Here's an example of joining two tables with and without a unique index. Listing 1 creates copies of the Orders and Order Details tables in the Northwind database and builds a clustered index on OrderID in both tables. When you initially join the tables and display the query plan, you'll see that SQL Server chooses a nested-loop join. Although the OrderID column is unique in the Orders table, if you don't specify unique in the index definition, the optimizer isn't aware that the key values are unique. So when you rebuild the clustered index in the Orders table, specifying that it must be unique, the revised query plan shows that SQL Server uses a merge join.

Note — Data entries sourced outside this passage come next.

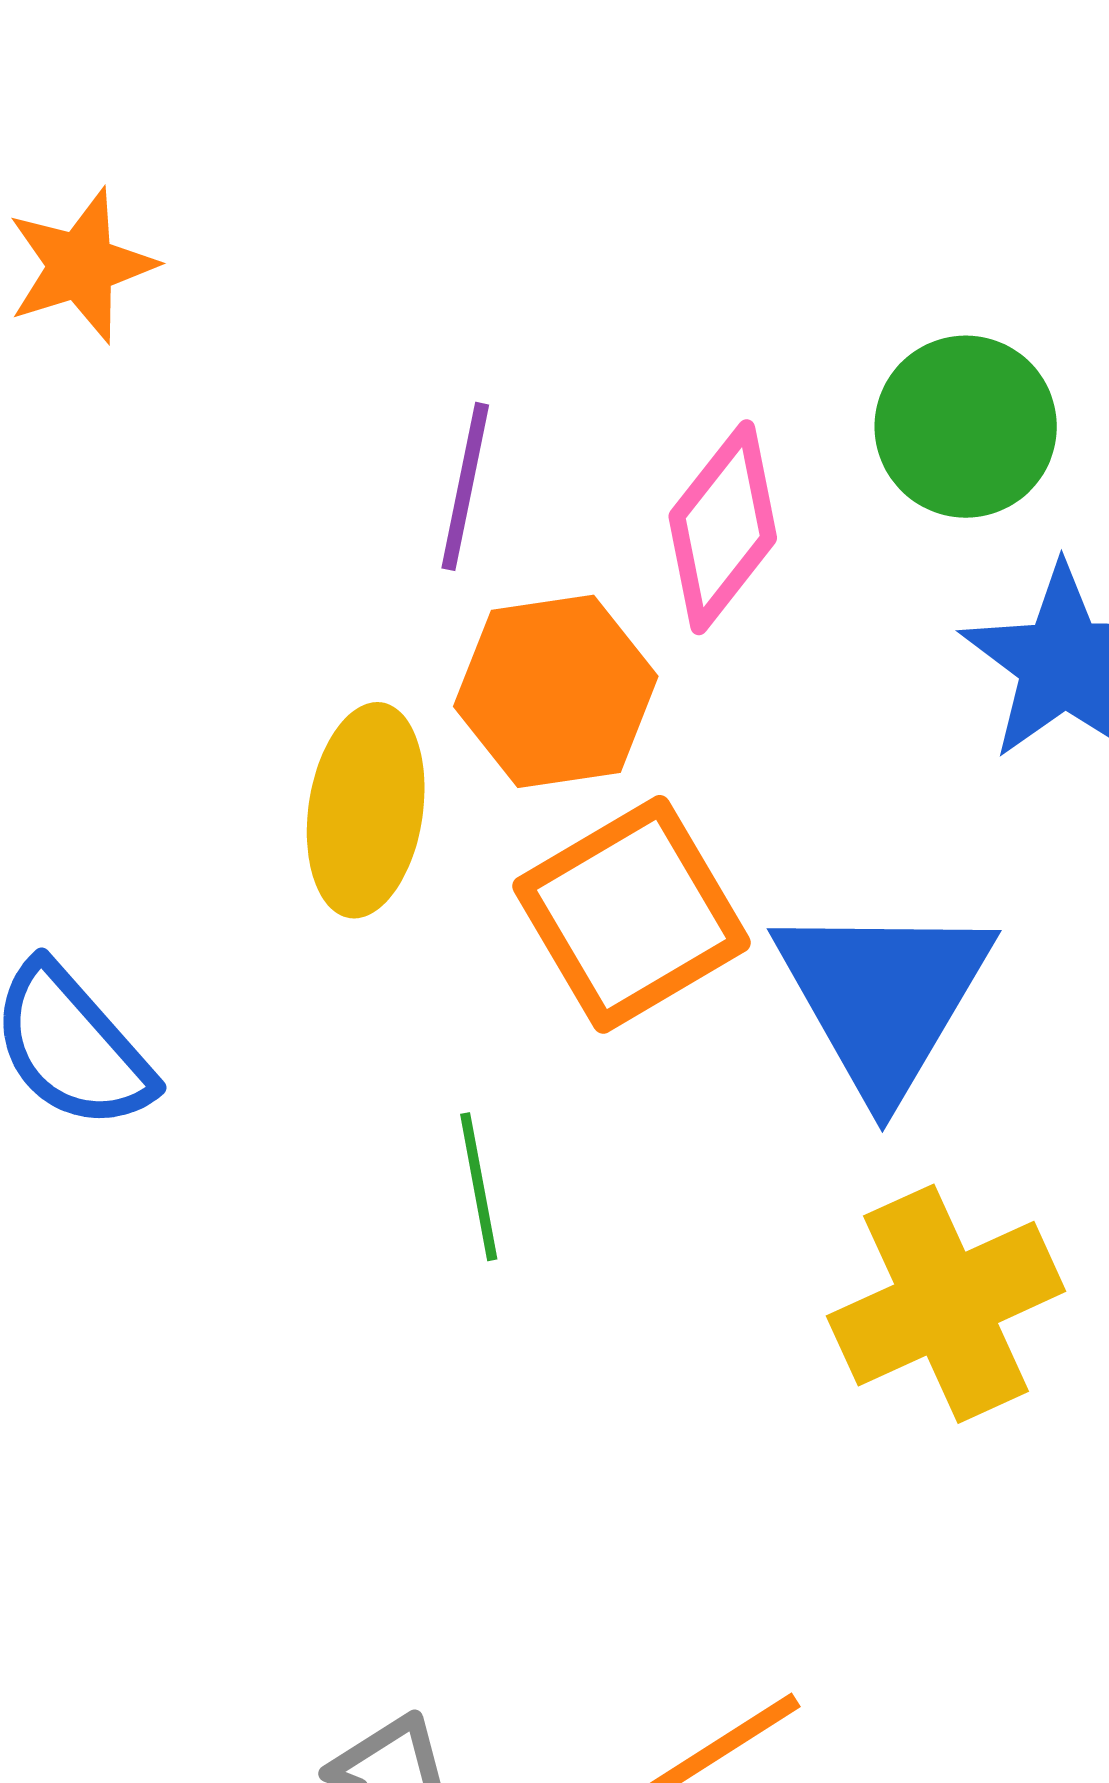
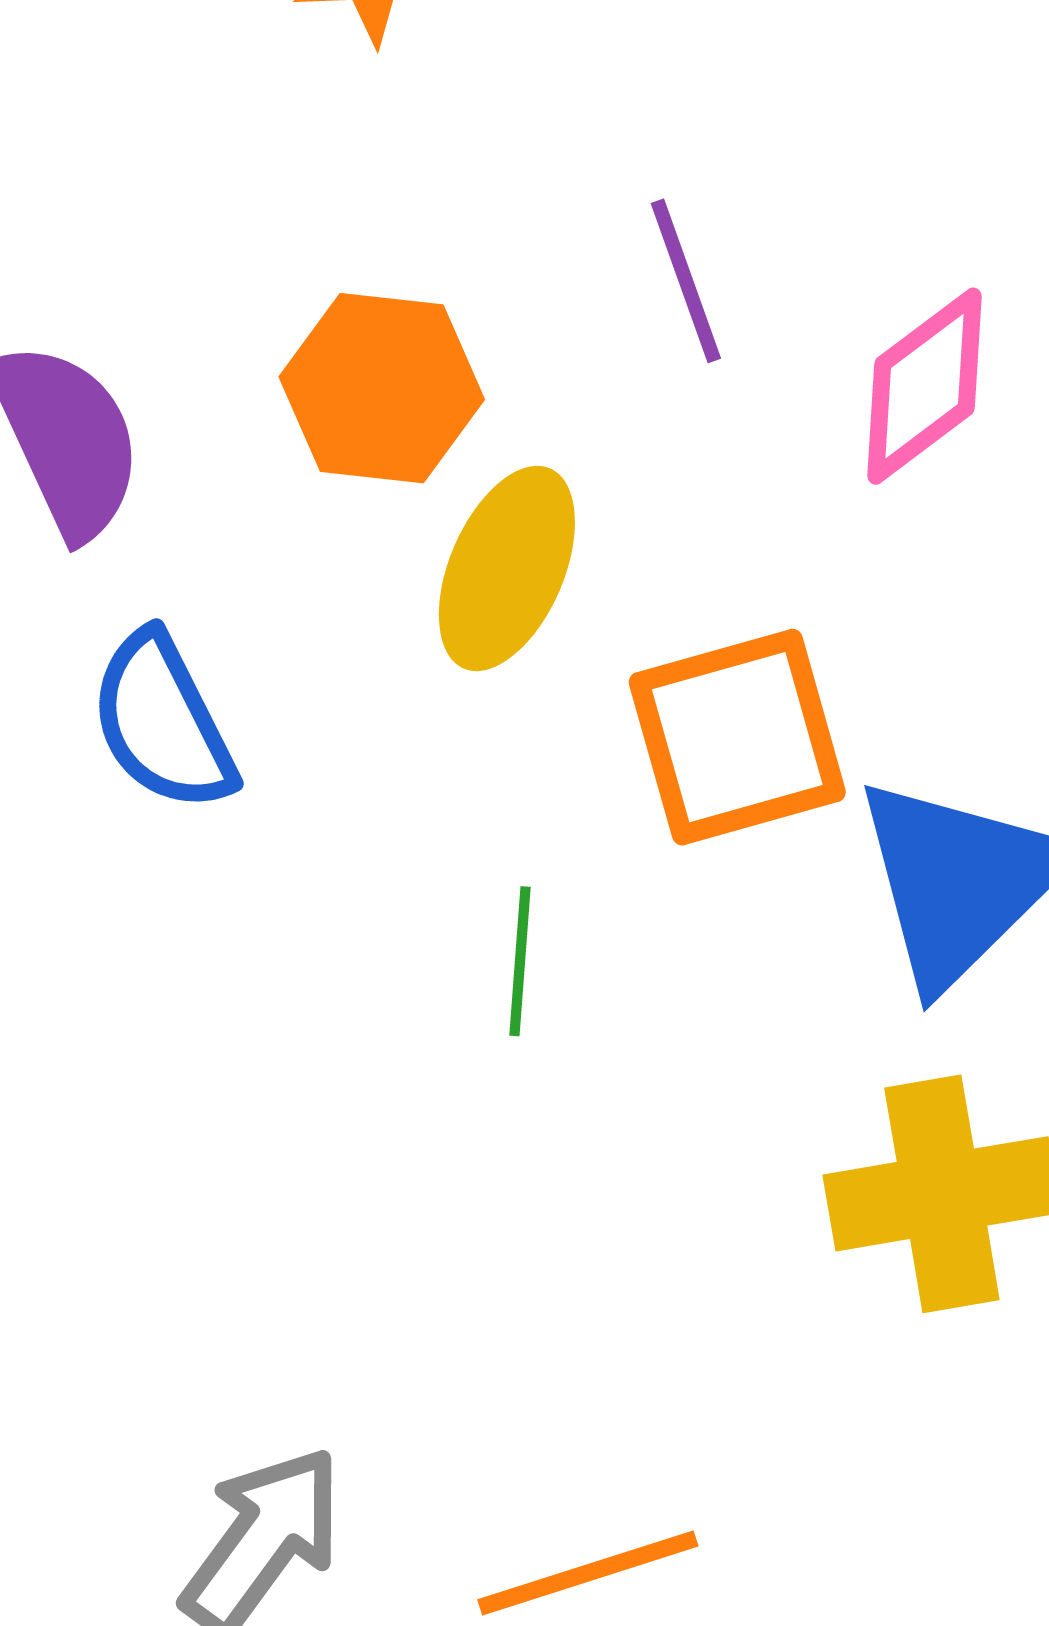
purple line: (465, 486) -> (686, 281), turned -46
orange hexagon: (556, 691) -> (382, 388), moved

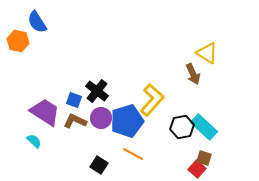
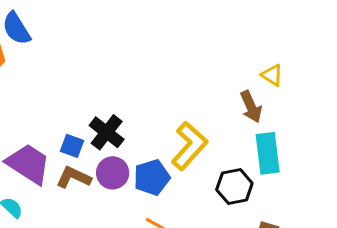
yellow triangle: (207, 53) -> (272, 75), size x0.7
blue pentagon: (127, 121) -> (152, 177), size x0.7
cyan rectangle: (204, 127) -> (268, 153), moved, turned 40

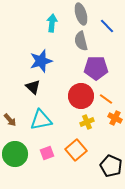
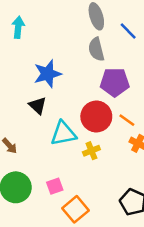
cyan arrow: (52, 23) -> (18, 27), moved
cyan triangle: (41, 120) -> (63, 134), moved
yellow cross: (87, 122) -> (91, 151), moved
orange square: (76, 150) -> (76, 209), moved

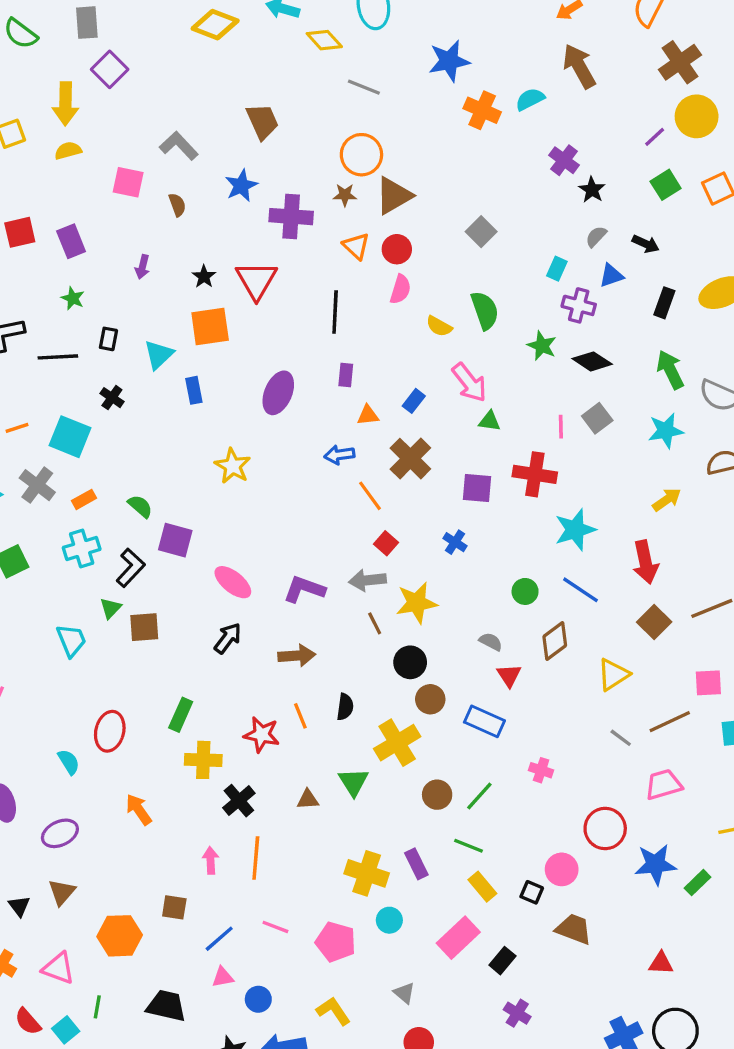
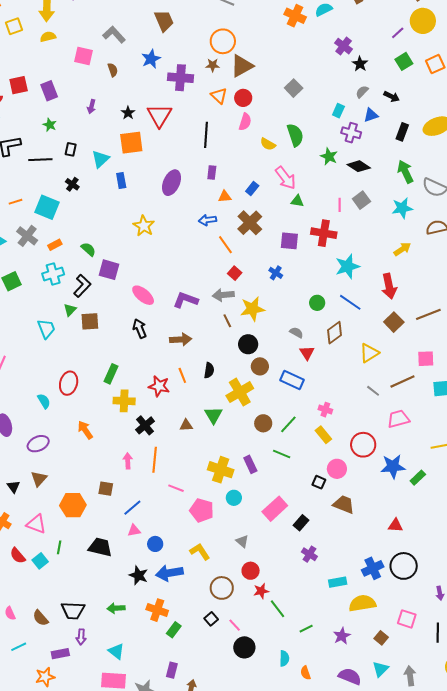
black arrow: (228, 638) -> (140, 329), turned -60
yellow rectangle: (482, 887) -> (323, 435), moved
pink line: (275, 927) -> (176, 488), moved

In some cases, SQL Server's optimizer might decide that it's cheap enough to sort one of the inputs before the join, then perform a merge join. If you change Listing 1 slightly so that the initial index built on the Order Details table is nonclustered, as Listing 2 shows, the query plan shows a sort operation before a merge join.
Know Your Tables
Usually, the query optimizer determines the type of join SQL Server will use. You can just write your join query and leave the choice of strategy to SQL Server. However, knowing how SQL Server performs the joins can help you decide which indexes will be most useful. The optimizer usually chooses nested-loop join if one of the join inputs is very small compared with the other input and the larger input has a clustered index on the join column. Merge join is the most likely strategy if both inputs are sorted on the join column and, in particular, if one of the inputs has a unique clustered index.
Both nested-loop and merge joins require appropriate indexes on the tables. However, if your application lets users build ad hoc queries, you might not know in advance what the best columns for indexes are. The third type of join, hash join, lets SQL Server achieve pretty good join performance even when your tables have no useful indexes. In my next column, I'll discuss hash joins.